From Chicken Soup for the Teenage Soul


Be kind, for everyone you meet is fighting a harder battle.


I’m not sure how Jesse got to my clinic. He didn’t look old enough to drive, although his body had begun to broaden and he moved with the grace of young manhood. His face was direct and open.

When I walked into the waiting room, Jesse was lovingly petting his cat through the open door of the carrier on his lap. With a schoolboy’s faith in me, he had brought his sick cat in for me to mend.

The cat was a tiny thing, exquisitely formed, with a delicate skull and beautiful markings. She looked like she was about 15 years old, give or take a year. I could see how her spots and stripes and her fierce, bright face had evoked the image of a tiger in a child’s mind, and Tigress she had become.

Age had dimmed the bright green fire of her eyes and there was a dullness there now, but she was still elegant and self-possessed. She greeted me with a friendly rub against my hand.

I began to ask questions to determine what had brought these two to see me. Unlike most adults, the young man answered simply and directly. Tigress had had a normal appetite until recently, when she’d begun to vomit a couple of times a day. Now she was not eating at all and was withdrawn and sullen. She had also lost a pound, which is a lot when you weigh only six.

Stroking Tigress, I told her how beautiful she was while I examined her eyes and mouth, listened to her heart and lungs, and felt her stomach. And then I found it: a tubular mass in mid-abdomen. Tigress politely tried to slip away. She did not like the mass being handled.

I looked at the fresh-faced teen and back at the cat he had probably had all his life. I was going to have to tell him that his beloved companion had a tumor. Even if it were surgically removed, she probably would survive less than a year, and might need weekly chemotherapy to last that long.

It would all be very difficult and expensive. So I was going to have to tell him that his cat was likely to die. And there he was, all alone.

It seemed he was about to learn one of life’s toughest lessons: that death is something that happens to every living thing. It is an omnipresent part of life. How death is first experienced can be life-forming, and it seemed that I was going to be the one to guide him through his first. I did not want to make any mistakes. It had to be done perfectly, or he might end up emotionally scarred.

It would have been easy to shirk this task and summon a parent. But when I looked at his face, I could not do it. He knew something was wrong. I could not just ignore him. So I talked to Jesse as Tigress’s rightful owner and told him as gently as I could what I had found, and what it meant.

As I spoke, Jesse jerked convulsively away from me, probably so I could not see his face, but I had seen it begin to twist as he turned. I sat down and turned to Tigress, to give Jesse some privacy, and stroked her beautiful old face while I discussed the alternatives with him: I could do a biopsy of the mass, let her fade away at home, or give her an injection and put her to sleep.

Jesse listened carefully and nodded. He said he didn’t think she was very comfortable anymore, and he didn’t want her to suffer. He was trying very hard. The pair of them broke my heart. I offered to call a parent to explain what was going on.

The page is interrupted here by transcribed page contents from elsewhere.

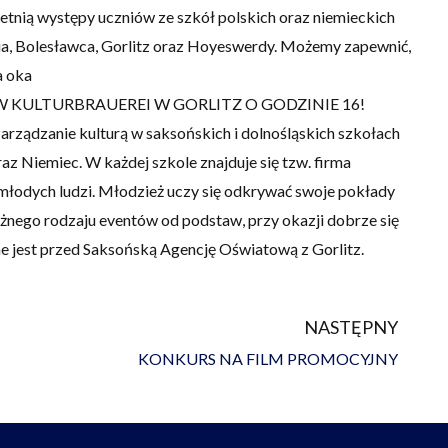
ietnią występy uczniów ze szkół polskich oraz niemieckich
ia, Bolesławca, Gorlitz oraz Hoyeswerdy. Możemy zapewnić,
a oka
U W KULTURBRAUEREI W GORLITZ O GODZINIE 16!
rządzanie kulturą w saksońskich i dolnośląskich szkołach
az Niemiec. W każdej szkole znajduje się tzw. firma
 młodych ludzi. Młodzież uczy się odkrywać swoje pokłady
żnego rodzaju eventów od podstaw, przy okazji dobrze się
 jest przed Saksońską Agencję Oświatową z Gorlitz.
NASTĘPNY
Na
KONKURS NA FILM PROMOCYJNY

Jesse gave me his father’s number. I went over everything again with the father while Jesse listened and petted his cat. Then I let the father speak to his son. Jesse paced and gestured and his voice broke a few times, but when he hung up, he turned to me with dry eyes and said they had decided to put her to sleep.

No arguing, no denial, no hysteria, just acceptance of the inevitable. I could see, though, how much it was costing him. I asked if he wanted to take her home overnight to say good-bye. But he said no. He just wanted to be alone with her for a few minutes.

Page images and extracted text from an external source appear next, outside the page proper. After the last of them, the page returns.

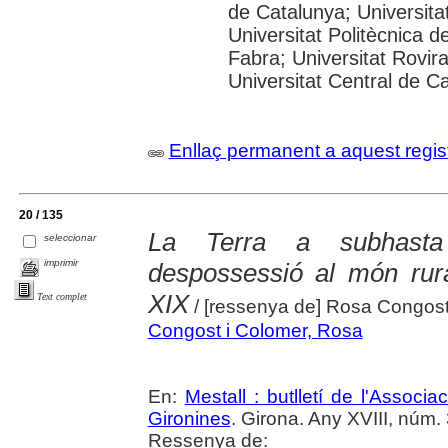
de Catalunya; Universitat
Universitat Politècnica 
Fabra; Universitat Rovira 
Universitat Central de C
Enllaç permanent a aquest regis
20 / 135
La Terra a subhasta 
seleccionar
imprimir
despossessió al món rura
XIX
Text complet
/ [ressenya de] Rosa Congos
Congost i Colomer, Rosa
En:
Mestall : butlletí de l'Associ
Gironines
. Girona. Any XVIII, núm. 
Ressenya de:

I left them and went to sign out the barbiturate I would use to ease her into a painless sleep. I could not control the tears streaming down my face, or the grief I felt welling up inside for Jesse, who had to become a man so quickly and so alone.

I waited outside the exam room. In a few minutes he came out and said that he was ready. I asked if he wanted to stay with her. He looked surprised, but I explained that it was often easier to observe how peaceful it was than forever to wonder how it actually happened.

Immediately seeing the logic of that, Jesse held her head and reassured her while I administered the injection. She drifted off to sleep, her head cradled in his hand.

The animal looked quiet and at rest. The owner now bore all the suffering. This was the finest gift you could give, I said, to assume another’s pain so that a loved one might rest.

He nodded. He understood.

Something was missing, though. I did not feel I had completed my task. It came to me suddenly that though I had asked him to become a man instantly, and he had done so with grace and strength, he was still a youngman.

I held out my arms and asked him if he needed a hug. He did indeed, and in truth, so did I.